Even releases from the Bureau of Statistics are being sensationalised, lamented Secretary of the Treasury Ken Henry in 2001: “all ‘news’ stories become little more than comment pieces of economists.”
Two researchers from the University of Ballarat picked up the theme in the June issue of Economic Papers, reporting how the phenomenon distorts the media’s representation of the economy.
They begin by pointing out that the economics profession is divided into two tribes, the Academic Economists (AE) and Financial Market Economists (FME). The authors complain that the latter “dominate media commentary on current economic issues.”
Their worry is that opinions from FME are “based on their role as strategists for their own corporations’ rentier and financial interests.”
The authors are too polite to add that the promotion of those interests translates into bonuses for the commentators.
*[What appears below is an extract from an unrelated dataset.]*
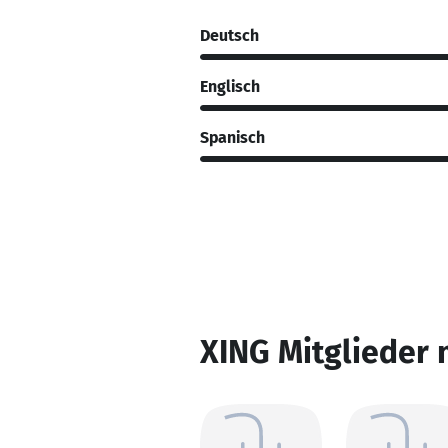
Deutsch
Englisch
Spanisch
XING Mitglieder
The FME are more interested in how much they can earn from financing infrastructure than in whether it should be built.
The authors hope, on the other hand, that Academic Economists might take a longer or broader view. Yet they have to admit that the AE chase promotion by being fixated on abstract and technical questions. Moreover, any alternative from AE is less likely than ever now that Economic History and the History of Economic Thought have been marginalised in the rush to serve the short-term labour market needs of Business.
Hence, the article’s complaints about media dominance by the FME seem disingenuous. Who trained the FME, if not the AE? How much dissent is to be heard from AE?
Universities are dissolving the distinctions between FME and AE. Indeed, the authors are from a School of Business. The relevant Faculty at the University of Sydney is called Economics and Business but its bias is towards servicing Business. The Political Economy stream is escaping to the Faculty of Arts.
Another article in the same issue of Economic Papers offers a novel viewing point from which to evaluate the economic commentaries. Its author analysed the Australian daily stock returns between 1961 and 2005. He found that those on the first Tuesdays in November were markedly higher than for all other Tuesdays: “the exuberance associated with Australia’s unofficial national day is translated into irrationally positive market behaviour.”
Does this finding mean that the media should interview bookmakers rather than Financial Market Economists? Or is that yet another distinction without a difference?